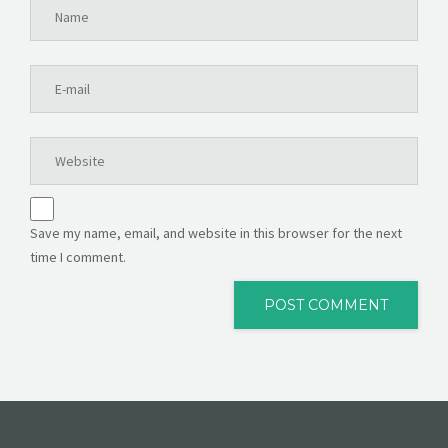
Save my name, email, and website in this browser for the next
time I comment.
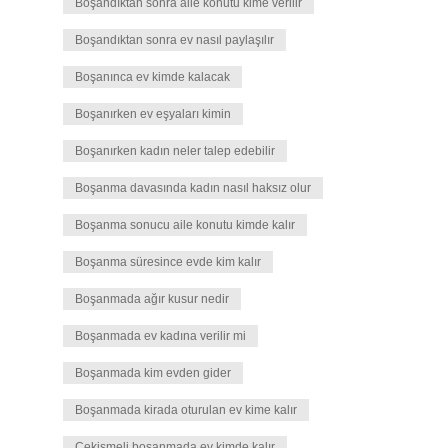
Boşandıktan sonra aile konutu kime verilir
Boşandıktan sonra ev nasıl paylaşılır
Boşanınca ev kimde kalacak
Boşanırken ev eşyaları kimin
Boşanırken kadın neler talep edebilir
Boşanma davasında kadın nasıl haksız olur
Boşanma sonucu aile konutu kimde kalır
Boşanma süresince evde kim kalır
Boşanmada ağır kusur nedir
Boşanmada ev kadına verilir mi
Boşanmada kim evden gider
Boşanmada kirada oturulan ev kime kalır
Çekişmeli boşanmada ev kimde kalır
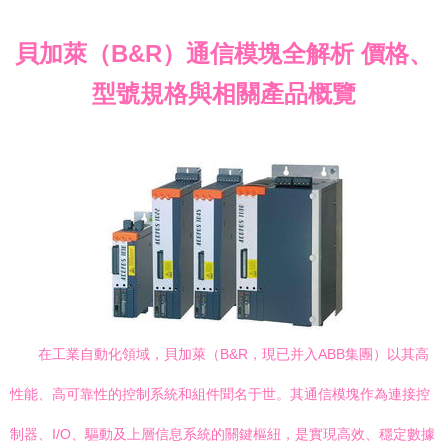
貝加萊（B&R）通信模塊全解析 價格、
型號規格與相關產品概覽
在工業自動化領域，貝加萊（B&R，現已并入ABB集團）以其高
性能、高可靠性的控制系統和組件聞名于世。其通信模塊作為連接控
制器、I/O、驅動及上層信息系統的關鍵樞紐，是實現高效、穩定數據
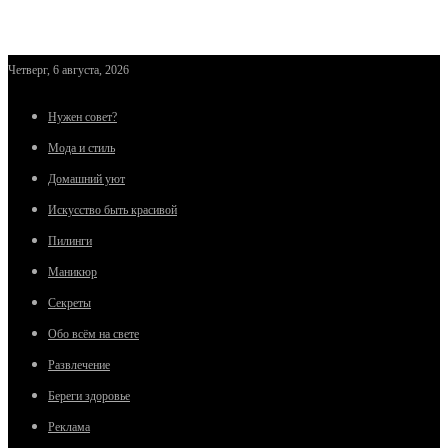
Четверг, 6 августа, 2026
Нужен совет?
Мода и стиль
Домашний уют
Искусство быть красивой
Пилинги
Маникюр
Секреты
Обо всём на свете
Развлечение
Береги здоровье
Реклама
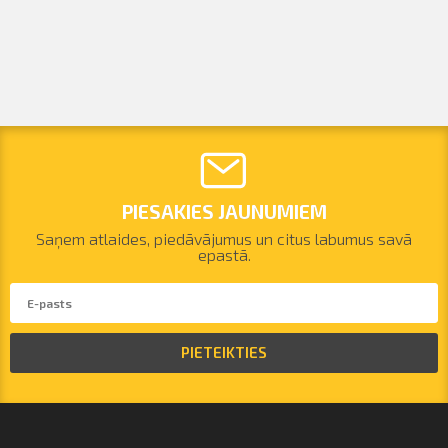
PIESAKIES JAUNUMIEM
Saņem atlaides, piedāvājumus un citus labumus savā
epastā.
PIETEIKTIES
________
Every line above with the string "konutu" in it should be copied into the answer.

Boşandıktan sonra aile konutu kime verilir
Boşanma sonucu aile konutu kimde kalır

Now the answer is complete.